== TASK ITEM ==
As you work through the listing below, copy each line exactly and drop the images.

(DATA PROVIDED begins)

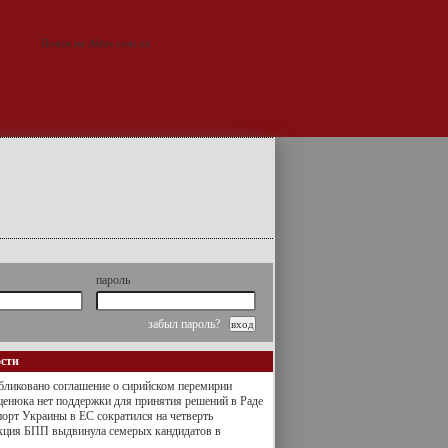
пароль
забыл пароль?
ости
ликовано соглашение о сирийском перемирии
енюка нет поддержки для принятия решений в Раде
орт Украины в ЕС сократился на четверть
кция БПП выдвинула семерых кандидатов в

(DATA PROVIDED ends)

== ANSWER AREA ==
пароль
забыл пароль?
ости
ликовано соглашение о сирийском перемирии
енюка нет поддержки для принятия решений в Раде
орт Украины в ЕС сократился на четверть
кция БПП выдвинула семерых кандидатов в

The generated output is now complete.